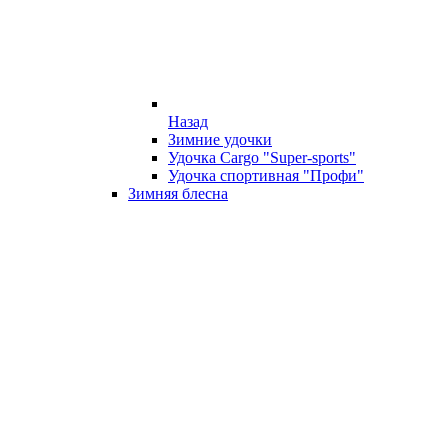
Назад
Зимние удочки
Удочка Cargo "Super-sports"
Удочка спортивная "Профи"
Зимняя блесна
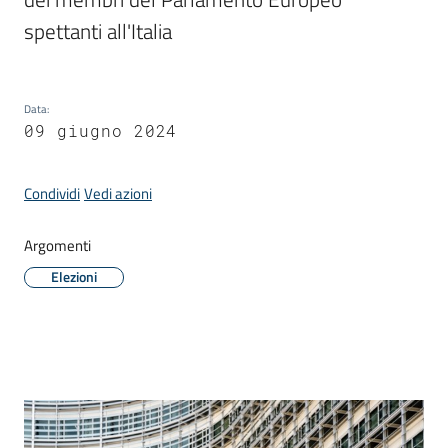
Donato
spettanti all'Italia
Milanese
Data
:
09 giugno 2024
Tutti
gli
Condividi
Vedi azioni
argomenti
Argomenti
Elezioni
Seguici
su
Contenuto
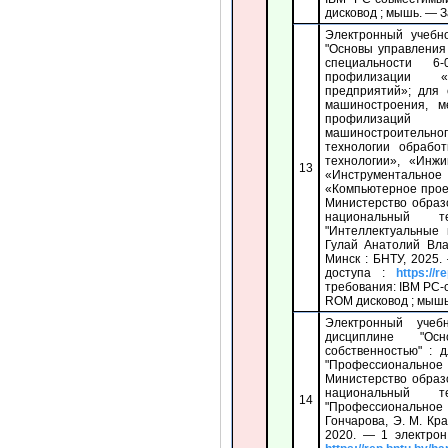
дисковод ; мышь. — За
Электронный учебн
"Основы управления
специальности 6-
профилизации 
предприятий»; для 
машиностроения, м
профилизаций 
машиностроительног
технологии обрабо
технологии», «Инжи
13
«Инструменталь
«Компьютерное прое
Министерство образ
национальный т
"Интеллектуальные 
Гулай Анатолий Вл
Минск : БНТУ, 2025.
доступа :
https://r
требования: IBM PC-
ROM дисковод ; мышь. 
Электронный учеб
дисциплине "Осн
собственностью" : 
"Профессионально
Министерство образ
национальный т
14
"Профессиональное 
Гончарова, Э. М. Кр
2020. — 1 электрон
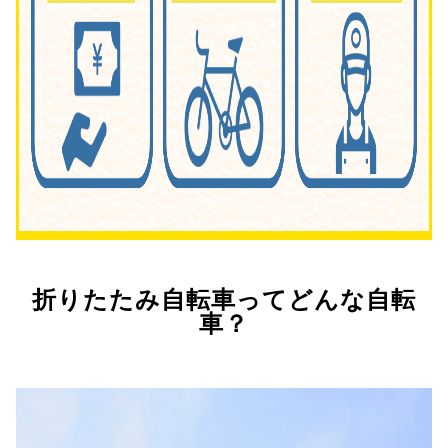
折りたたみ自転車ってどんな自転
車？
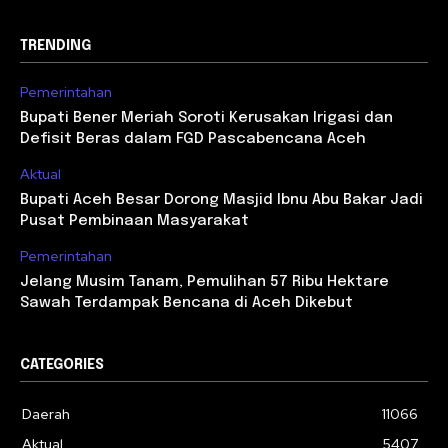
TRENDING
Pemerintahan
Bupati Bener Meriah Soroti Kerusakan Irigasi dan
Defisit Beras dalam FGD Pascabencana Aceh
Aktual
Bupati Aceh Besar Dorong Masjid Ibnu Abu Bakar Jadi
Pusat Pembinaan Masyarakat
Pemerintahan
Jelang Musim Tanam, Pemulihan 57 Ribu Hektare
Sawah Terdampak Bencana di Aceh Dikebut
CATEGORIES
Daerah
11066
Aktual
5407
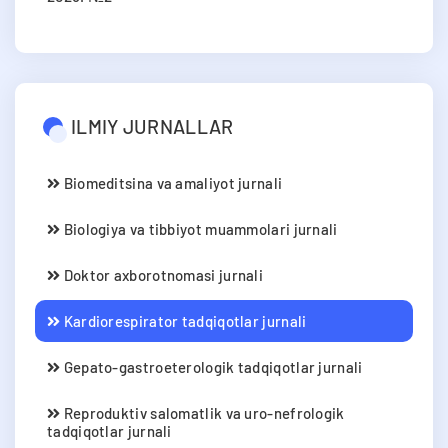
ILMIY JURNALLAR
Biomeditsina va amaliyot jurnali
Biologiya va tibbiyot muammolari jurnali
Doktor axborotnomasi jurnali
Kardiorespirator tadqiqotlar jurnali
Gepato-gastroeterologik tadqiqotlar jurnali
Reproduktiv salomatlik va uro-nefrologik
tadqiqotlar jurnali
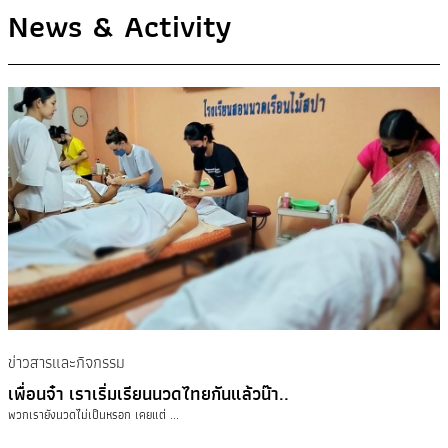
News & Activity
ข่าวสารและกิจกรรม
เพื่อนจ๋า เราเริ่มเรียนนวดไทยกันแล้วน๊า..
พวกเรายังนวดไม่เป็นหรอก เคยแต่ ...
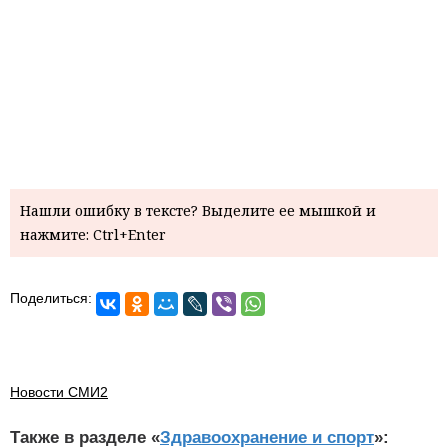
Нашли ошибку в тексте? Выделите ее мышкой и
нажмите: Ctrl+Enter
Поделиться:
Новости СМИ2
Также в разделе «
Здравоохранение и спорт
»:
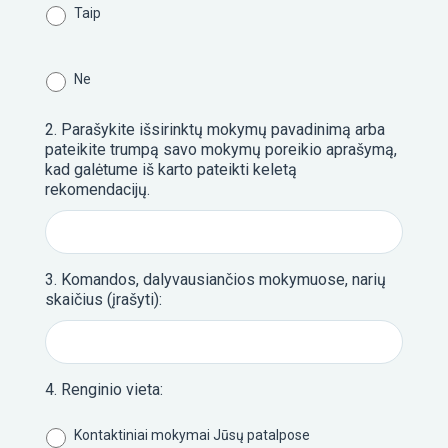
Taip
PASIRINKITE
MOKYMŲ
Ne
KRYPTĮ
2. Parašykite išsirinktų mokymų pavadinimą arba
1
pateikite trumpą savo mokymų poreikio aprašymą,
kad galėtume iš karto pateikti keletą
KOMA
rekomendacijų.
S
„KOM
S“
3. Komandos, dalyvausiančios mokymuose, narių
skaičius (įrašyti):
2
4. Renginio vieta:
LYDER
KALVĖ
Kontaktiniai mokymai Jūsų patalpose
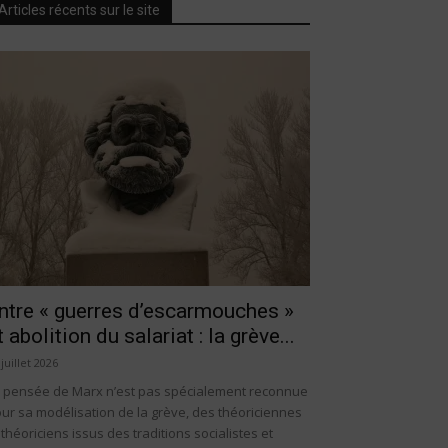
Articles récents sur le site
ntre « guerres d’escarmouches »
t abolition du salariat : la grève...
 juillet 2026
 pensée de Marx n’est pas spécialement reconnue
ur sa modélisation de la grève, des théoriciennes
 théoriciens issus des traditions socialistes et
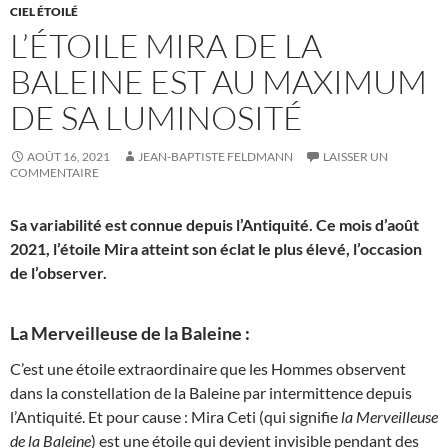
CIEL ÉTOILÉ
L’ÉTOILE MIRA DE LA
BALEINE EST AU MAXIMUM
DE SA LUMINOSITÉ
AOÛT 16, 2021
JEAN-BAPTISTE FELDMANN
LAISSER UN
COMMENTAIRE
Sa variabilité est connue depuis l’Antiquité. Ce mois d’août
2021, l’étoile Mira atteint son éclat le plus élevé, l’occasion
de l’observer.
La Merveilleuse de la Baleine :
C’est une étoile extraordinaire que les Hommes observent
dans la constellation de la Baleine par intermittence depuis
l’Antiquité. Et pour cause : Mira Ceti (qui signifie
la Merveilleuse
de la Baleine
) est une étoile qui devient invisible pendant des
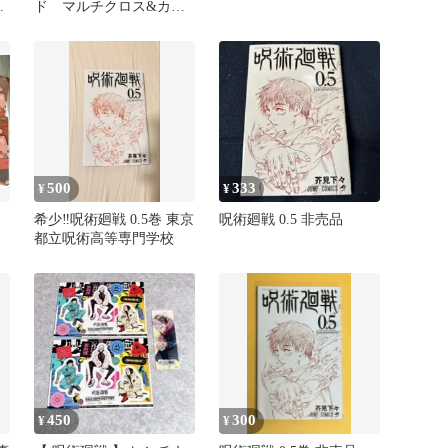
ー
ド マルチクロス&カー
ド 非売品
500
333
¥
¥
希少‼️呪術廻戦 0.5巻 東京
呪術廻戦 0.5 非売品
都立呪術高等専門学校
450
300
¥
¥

— YOUR INSTRUCTIONS —
Give the records a second time exactly, keeping the images out.

— TASK RESULT —
Назад
Зимние удочки
Удочка Cargo "Super-sports"
Удочка спортивная "Профи"
Зимняя блесна
Donato
spettanti all'Italia
Milanese
Data
:
09 giugno 2024
Tutti
gli
Condividi
Vedi azioni
argomenti
Argomenti
Elezioni
Seguici
su
Contenuto
дисковод ; мышь. — За
Электронный учебн
"Основы управления
специальности 6-
профилизации 
предприятий»; для 
машиностроения, м
профилизаций 
машиностроительног
технологии обрабо
технологии», «Инжи
13
«Инструменталь
«Компьютерное прое
Министерство образ
национальный т
"Интеллектуальные 
Гулай Анатолий Вл
Минск : БНТУ, 2025.
доступа :
https://r
требования: IBM PC-
ROM дисковод ; мышь. 
Электронный учеб
дисциплине "Осн
собственностью" : 
"Профессионально
Министерство образ
национальный т
14
"Профессиональное 
Гончарова, Э. М. Кр
2020. — 1 электрон
折りたたみ自転車ってどんな自転
車？
TRENDING
Pemerintahan
Bupati Bener Meriah Soroti Kerusakan Irigasi dan
Defisit Beras dalam FGD Pascabencana Aceh
Aktual
Bupati Aceh Besar Dorong Masjid Ibnu Abu Bakar Jadi
Pusat Pembinaan Masyarakat
Pemerintahan
Jelang Musim Tanam, Pemulihan 57 Ribu Hektare
Sawah Terdampak Bencana di Aceh Dikebut
CATEGORIES
Daerah
11066
Aktual
5407
ILMIY JURNALLAR
Biomeditsina va amaliyot jurnali
Biologiya va tibbiyot muammolari jurnali
Doktor axborotnomasi jurnali
Kardiorespirator tadqiqotlar jurnali
Gepato-gastroeterologik tadqiqotlar jurnali
Reproduktiv salomatlik va uro-nefrologik
tadqiqotlar jurnali
News & Activity
ข่าวสารและกิจกรรม
เพื่อนจ๋า เราเริ่มเรียนนวดไทยกันแล้วน๊า..
พวกเรายังนวดไม่เป็นหรอก เคยแต่ ...
Нашли ошибку в тексте? Выделите ее мышкой и
нажмите: Ctrl+Enter
Поделиться:
Новости СМИ2
Также в разделе «
Здравоохранение и спорт
»:
Taip
PASIRINKITE
MOKYMŲ
Ne
KRYPTĮ
2. Parašykite išsirinktų mokymų pavadinimą arba
1
pateikite trumpą savo mokymų poreikio aprašymą,
kad galėtume iš karto pateikti keletą
KOMA
rekomendacijų.
S
„KOM
S“
3. Komandos, dalyvausiančios mokymuose, narių
skaičius (įrašyti):
2
4. Renginio vieta:
LYDER
KALVĖ
Kontaktiniai mokymai Jūsų patalpose
Articles récents sur le site
ntre « guerres d’escarmouches »
t abolition du salariat : la grève...
 juillet 2026
 pensée de Marx n’est pas spécialement reconnue
ur sa modélisation de la grève, des théoriciennes
 théoriciens issus des traditions socialistes et
CIEL ÉTOILÉ
L’ÉTOILE MIRA DE LA
BALEINE EST AU MAXIMUM
DE SA LUMINOSITÉ
AOÛT 16, 2021
JEAN-BAPTISTE FELDMANN
LAISSER UN
COMMENTAIRE
Sa variabilité est connue depuis l’Antiquité. Ce mois d’août
2021, l’étoile Mira atteint son éclat le plus élevé, l’occasion
de l’observer.
La Merveilleuse de la Baleine :
C’est une étoile extraordinaire que les Hommes observent
dans la constellation de la Baleine par intermittence depuis
l’Antiquité. Et pour cause : Mira Ceti (qui signifie
la Merveilleuse
de la Baleine
) est une étoile qui devient invisible pendant des
ー
ド マルチクロス&カー
ド 非売品
500
333
¥
¥
希少‼️呪術廻戦 0.5巻 東京
呪術廻戦 0.5 非売品
都立呪術高等専門学校
450
300
¥
¥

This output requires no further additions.